Nonché sul "Paradosso di Oprah Winfrey" (ovvero il fatto che, mentre dispensa consigli sulle nostre vite, come se fosse una componente della nostre famiglie, rimane distaccata, misteriosa ed estranea) e sul "Paradosso di Eminem" (ossia il fatto che è e allo stesso tempo non è il vero Slim Shady).
Don Chisciotte è un paradosso in sella a un cavallo sfiancato, il cavaliere errante le cui peregrinazioni smontano l’idea stessa di cavaliere errante, il cavalleresco idiota la cui follia rivela la follia più grande dell’ideale cavalleresco.
Il detective Erik Lönnrot nel racconto di Borges La morte e la bussola risolve l’enigma di una misteriosa serie di omicidi e capisce dove e quando avverrà l’omicidio successivo, solo per scoprire, troppo tardi per potersi salvare, che sarà la prossima vittima e che gli altri crimini sono stati commessi per condurlo sulla scena del delitto.
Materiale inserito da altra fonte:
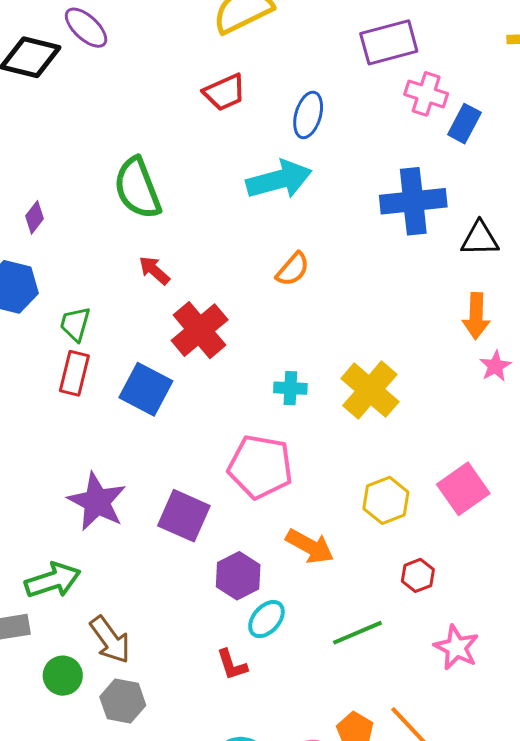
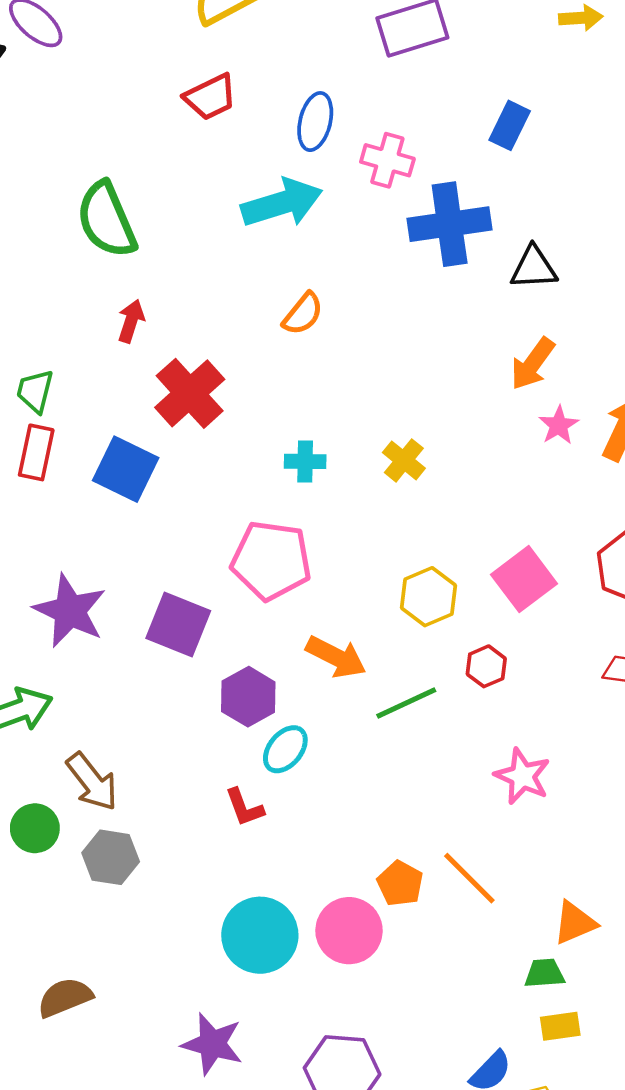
pink cross: (426, 94) -> (387, 160), moved
red arrow: (154, 270) -> (131, 321), turned 68
orange arrow: (476, 316) -> (533, 364), turned 36
yellow cross: (370, 390) -> (404, 460), size x0.6
red hexagon: (418, 575) -> (486, 666), moved
green line: (357, 633) -> (406, 703), moved

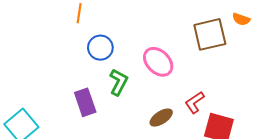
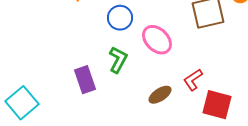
blue circle: (100, 48) -> (120, 18), moved

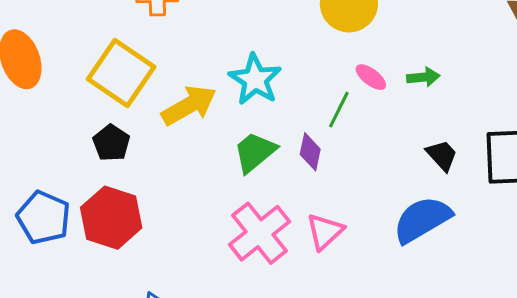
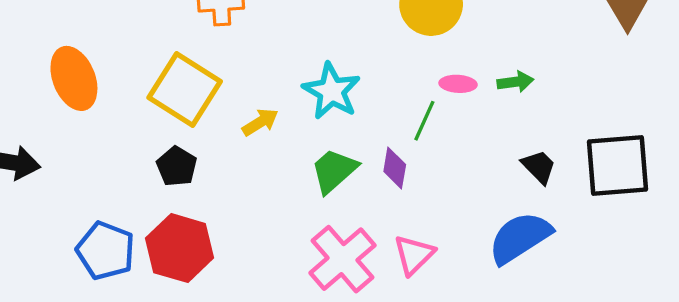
pink ellipse: (371, 77) -> (458, 84), turned -32
yellow arrow: (189, 105) -> (260, 122), size x0.6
Oscar Wilde, che disse di poter resistere a tutto eccetto che alla tentazione, incarna i paradossi dell’edonismo. E nel romanzo di Joseph Heller Gold!, il personaggio dell’assistente presidenziale, Ralph Newsome, l’avatar delle disonestà in politica, parla esclusivamente per ossimori, frasi la cui fine contraddice l’inizio: «Questo Presidente vi appoggerà finché dovrà». «Vogliamo andare avanti il più velocemente possibile con questa faccenda, anche se dovremo procedere lentamente». «Questo Presidente non vuole dei leccapiedi. Ciò che vogliamo sono uomini indipendenti e integri che, una volta che avremo preso le nostre decisioni, concorderanno con ognuna di esse».
A mio avviso, il paradosso più bello è la famosa espressione verso la fine di Il canto di me stesso di Whitman.
Forse che mi contraddico?
Benissimo, allora vuol dire che mi contraddico.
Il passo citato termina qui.